Distance and Elevation Gain: 8.0 miles; 1,525 feet of climbing, including Pt 3,776'
Time: 5:00 to 6:30
Difficulty: Trail, off-trail; navigation moderate; Class 3 scrambling with moderate exposure
Maps: Agua Caliente Hill, AZ 7.5 Quad, or Green Trails Maps: Santa Catalina Mountains, Map 2886S
Date Hiked: January 24, 2015
Quote: Like all dwellers in extreme landscapes, this is the first thing they want to know: Where is the water? I describe a confluence of rivers hidden in folds of stone, a spring on the side of the mountain in land so holy, you must sing every footstep you place on it. Ellen Meloy, Eating Stone

Upper pool in Agua Caliente Canyon narrows. (THW, photo)

Route: Walk through the narrows of La Milagrosa and continue for another mile in the upper canyon. Cross over the ridge to Agua Caliente Canyon with an optional spur to Pt 3,776'. Scramble down Agua Caliente to meet the incoming route.

From parking, 2,790 feet, pass a gate and walk east on Horsehead Road through a neighborhood. At 0.6 mile, go around the right side of an old gate, leaving the road and onto an obvious trail. Cross Molino Wash at 0.7 mile and go up a low rise. From the top, locate the distinctive knob that sits between the canyons--La Milagrosa to its left and Agua Caliente on its right.

Descend to Agua Caliente wash, reaching it at 0.9 mile. There are many braided trails in this area; turn left on the near trail, north of the stream. It soon crosses the stream and heads towards the knob, shown. Bear left and drop into the La Milagrosa drainage.

Abundant water in both canyons complicated progress but walking is relatively easy in lower La Milagrosa. Soon enough, boulder hopping commences. The stone is Catalina Gneiss, a metamorphism of igneous rock. Streambed weathering has polished it to a glassy gloss. It is breathtakingly beautiful but equally slippery. Leaping carefree from one boulder to another is not an option because traction is sketchy. La Milagrosa is dubbed 5.11 Heaven by technical climbers who relish the walls.
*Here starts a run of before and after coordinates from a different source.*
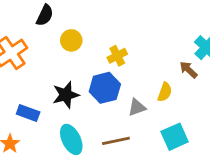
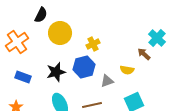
yellow circle: (71, 40) -> (60, 33), size x1.5
yellow semicircle: (165, 92) -> (127, 70), turned 80
blue rectangle: (28, 113) -> (23, 77), moved

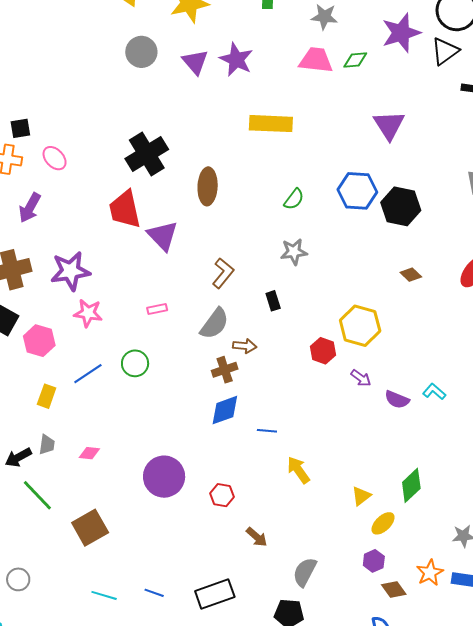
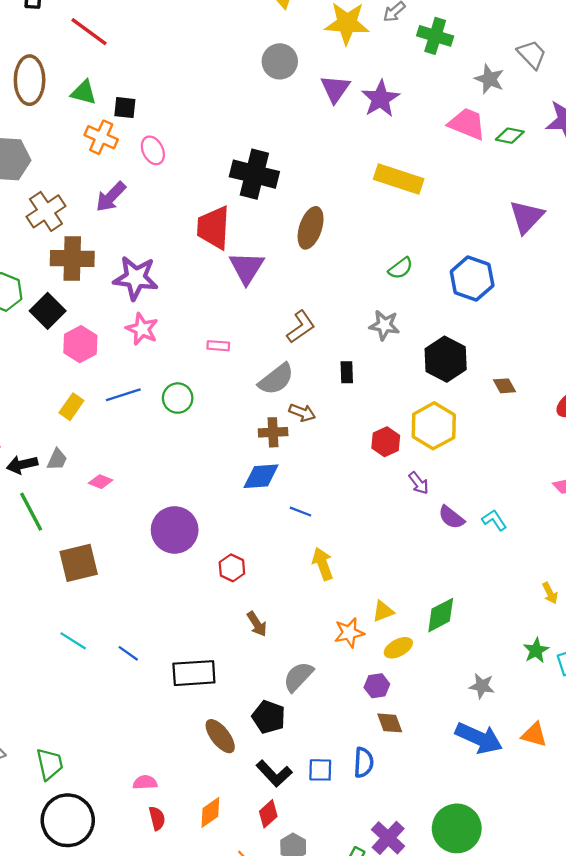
black cross: (147, 154) -> (254, 174), turned 30
black hexagon: (401, 206) -> (446, 359), moved
orange star: (430, 573) -> (349, 633), moved

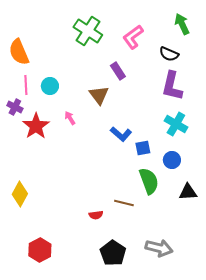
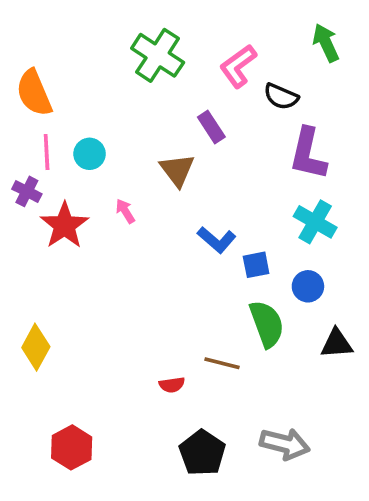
black semicircle: (169, 54) -> (281, 97), moved

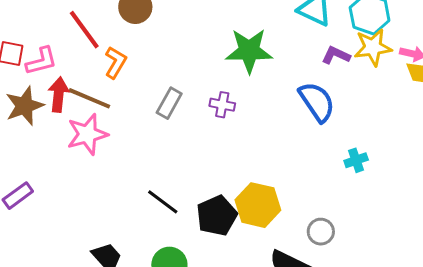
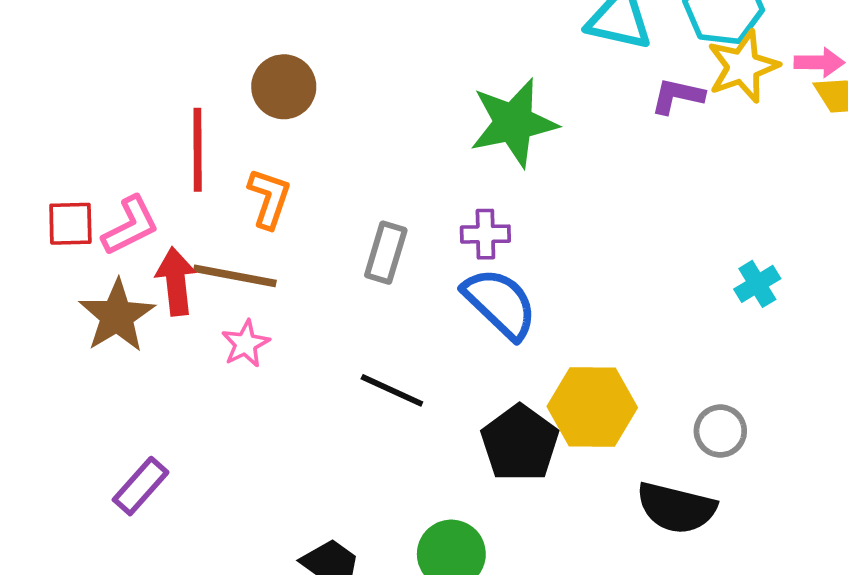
red line: (84, 30) -> (198, 150), turned 48
blue semicircle: (317, 102) -> (500, 303), moved
pink star: (87, 134) -> (245, 344), size x0.6
black line: (163, 202) -> (392, 390), moved

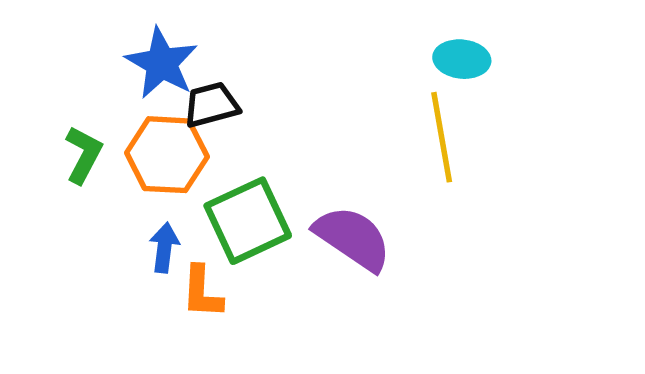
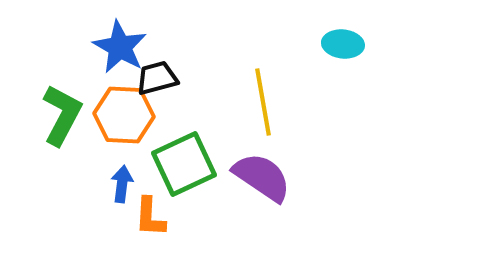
yellow line: (442, 137) -> (263, 102), moved
green L-shape: (83, 155) -> (62, 115), size x1.4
In the narrows, the canyon steepens and obstacles get really big. Work your way around, under, and over them until you simply can't carry on, at 1.6 miles. We worked all the bypass possibilities upcanyon right unsuccessfully. Find a bypass upcanyon left on a steep slope with dirt and loose rock. Climb about 50 feet to a moderately exposed ledge. Move laterally until it is possible to return to the floor.

The canyon makes a 90 degree turn to the left/north at 1.8 miles. There is a cliff-framed view downcanyon of Tucson. Now the canyon further constricts and presents two waterfalls to admire and negotiate. The first is simple. Climb the high angled slope of stone to the right of the lower falls, shown. Holds are good. It's easy to see why cliff-jumping is popular in this canyon. (THW, photo)
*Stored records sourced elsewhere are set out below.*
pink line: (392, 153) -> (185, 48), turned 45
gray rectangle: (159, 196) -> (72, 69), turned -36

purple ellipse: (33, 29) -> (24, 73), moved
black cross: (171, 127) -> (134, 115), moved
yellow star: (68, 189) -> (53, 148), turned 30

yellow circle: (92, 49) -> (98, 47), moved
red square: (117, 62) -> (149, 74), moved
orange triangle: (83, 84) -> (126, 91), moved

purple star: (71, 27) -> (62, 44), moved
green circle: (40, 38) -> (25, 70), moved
Studying the image below, my hiking partner is going over to have a look from the top of the lower falls. Find a chock stone wedged in the narrows in front of the upper waterfall. Next, climb the wall to the right of it. This is a two-part proposition. The scrambling requires some concentration up this near vertical wall, but the holds are good. In about 100 feet, reach a flat rock and regroup. Proceed up the slope, upcanyon right, and into a thin crack, too skinny for daypacks. Once past the squeeze, reach the top of the bypass, about 150 feet above the canyon. Traverse above the tightest narrows of La Milagrosa. I have subsequently heard that the second fall may also be bypassed upcanyon left.
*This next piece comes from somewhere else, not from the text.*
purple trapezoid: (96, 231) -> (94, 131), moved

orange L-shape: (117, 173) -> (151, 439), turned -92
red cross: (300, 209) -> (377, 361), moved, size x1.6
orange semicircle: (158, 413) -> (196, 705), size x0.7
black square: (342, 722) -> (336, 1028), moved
This image was taken from the top of the bypass, looking back at the wall that forces the waterway to make a sharp bend to the west. (THW, photo)

Walk to the cliff edge and gaze into the narrows with its suspended wedge of stone. By 2.1 miles, you should be back in the wash. (THW, photo)

Upper La Milagrosa is an altogether different topography. The canyon, shown below, is open, the walking relatively flat and easy on big slabs of gneiss bedrock framed by fountain grass and saguaros. There are numerous swimming holes. Pass a side canyon, upcanyon left at 2.9 miles. Leave La Milagrosa at the second left side canyon at 3.2 miles. Climb 300 feet up the slope to the right, going due south, and intersect the Ridge Trail at 3.6 miles.


Alternative Hikes: There are a maze of trails and options in the two canyons. 1) Continue up the La Milagrosa drainage about three miles to the Arizona Trail. Turn left/northwest and walk 4.0 miles to the Molino Basin Trailhead. I have not done this yet. 2) Upon returning to the canyon from the waterfall bypass, walk 0.1 mile and intersect the Ridge Trail. Turn left to return to the trailhead, or right for a swift trail to Agua Caliente Canyon.

At the Ridge Trail, turn left/east. Almost immediately, the La Milagrosa Trail comes in on the left. Note: This trail is marked on the Green Trails Maps but not the topo. La Milagrosa is a technical mountain bike track starting at Molino Basin. It is 2.9 miles from this intersection northeast to the Arizona Trail. For the optional climb to Pt 3,776', go northeast on this trail 0.1 mile to access the southwest ridge. This worthy side trip adds 0.5 mile roundtrip and 200 feet of climbing. I call this the Tequila Spur because 0.1 mile northeast of the Ridge Trail under a mesquite tree we found a half gallon bottle of Tequila and an ammo box with food, emergency supplies, and register. Return to the Ridge Trail at 4.2 miles. Go east and descend 300 feet to Agua Caliente Canyon, shown below.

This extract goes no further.